(Items from a data source)
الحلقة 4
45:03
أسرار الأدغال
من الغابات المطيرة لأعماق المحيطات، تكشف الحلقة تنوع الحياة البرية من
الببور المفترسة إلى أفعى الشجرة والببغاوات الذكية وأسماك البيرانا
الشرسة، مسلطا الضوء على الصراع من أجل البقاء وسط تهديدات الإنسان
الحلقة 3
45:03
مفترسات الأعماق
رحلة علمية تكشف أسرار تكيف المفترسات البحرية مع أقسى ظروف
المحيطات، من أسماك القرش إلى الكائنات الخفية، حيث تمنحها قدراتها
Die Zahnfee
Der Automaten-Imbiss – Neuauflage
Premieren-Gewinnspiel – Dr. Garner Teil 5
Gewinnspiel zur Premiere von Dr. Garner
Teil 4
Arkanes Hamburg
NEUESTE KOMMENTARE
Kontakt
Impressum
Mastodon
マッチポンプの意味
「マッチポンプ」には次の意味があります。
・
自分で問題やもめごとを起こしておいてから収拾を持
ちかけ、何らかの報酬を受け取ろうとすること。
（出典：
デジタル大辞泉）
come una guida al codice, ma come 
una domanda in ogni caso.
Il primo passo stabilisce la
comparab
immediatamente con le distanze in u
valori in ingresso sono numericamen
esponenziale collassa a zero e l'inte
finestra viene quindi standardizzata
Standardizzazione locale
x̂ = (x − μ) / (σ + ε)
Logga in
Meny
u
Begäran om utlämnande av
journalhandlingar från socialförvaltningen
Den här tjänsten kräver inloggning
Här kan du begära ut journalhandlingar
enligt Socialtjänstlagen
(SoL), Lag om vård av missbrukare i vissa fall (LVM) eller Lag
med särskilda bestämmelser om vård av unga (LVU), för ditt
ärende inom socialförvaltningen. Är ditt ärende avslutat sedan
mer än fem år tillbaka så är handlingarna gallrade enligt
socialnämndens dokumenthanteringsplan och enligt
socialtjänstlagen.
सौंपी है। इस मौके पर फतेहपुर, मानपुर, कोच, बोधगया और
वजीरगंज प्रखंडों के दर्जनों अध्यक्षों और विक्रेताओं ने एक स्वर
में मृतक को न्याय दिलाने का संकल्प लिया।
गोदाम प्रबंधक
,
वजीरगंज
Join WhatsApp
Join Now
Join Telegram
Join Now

• [HOW TO COMPLETE THIS TASK] Please reproduce the records exactly, without leaving any out.

• [ANSWER]
الحلقة 4
45:03
أسرار الأدغال
من الغابات المطيرة لأعماق المحيطات، تكشف الحلقة تنوع الحياة البرية من
الببور المفترسة إلى أفعى الشجرة والببغاوات الذكية وأسماك البيرانا
الشرسة، مسلطا الضوء على الصراع من أجل البقاء وسط تهديدات الإنسان
الحلقة 3
45:03
مفترسات الأعماق
رحلة علمية تكشف أسرار تكيف المفترسات البحرية مع أقسى ظروف
المحيطات، من أسماك القرش إلى الكائنات الخفية، حيث تمنحها قدراتها
Die Zahnfee
Der Automaten-Imbiss – Neuauflage
Premieren-Gewinnspiel – Dr. Garner Teil 5
Gewinnspiel zur Premiere von Dr. Garner
Teil 4
Arkanes Hamburg
NEUESTE KOMMENTARE
Kontakt
Impressum
Mastodon
マッチポンプの意味
「マッチポンプ」には次の意味があります。
・
自分で問題やもめごとを起こしておいてから収拾を持
ちかけ、何らかの報酬を受け取ろうとすること。
（出典：
デジタル大辞泉）
come una guida al codice, ma come 
una domanda in ogni caso.
Il primo passo stabilisce la
comparab
immediatamente con le distanze in u
valori in ingresso sono numericamen
esponenziale collassa a zero e l'inte
finestra viene quindi standardizzata
Standardizzazione locale
x̂ = (x − μ) / (σ + ε)
Logga in
Meny
u
Begäran om utlämnande av
journalhandlingar från socialförvaltningen
Den här tjänsten kräver inloggning
Här kan du begära ut journalhandlingar
enligt Socialtjänstlagen
(SoL), Lag om vård av missbrukare i vissa fall (LVM) eller Lag
med särskilda bestämmelser om vård av unga (LVU), för ditt
ärende inom socialförvaltningen. Är ditt ärende avslutat sedan
mer än fem år tillbaka så är handlingarna gallrade enligt
socialnämndens dokumenthanteringsplan och enligt
socialtjänstlagen.
सौंपी है। इस मौके पर फतेहपुर, मानपुर, कोच, बोधगया और
वजीरगंज प्रखंडों के दर्जनों अध्यक्षों और विक्रेताओं ने एक स्वर
में मृतक को न्याय दिलाने का संकल्प लिया।
गोदाम प्रबंधक
,
वजीरगंज
Join WhatsApp
Join Now
Join Telegram
Join Now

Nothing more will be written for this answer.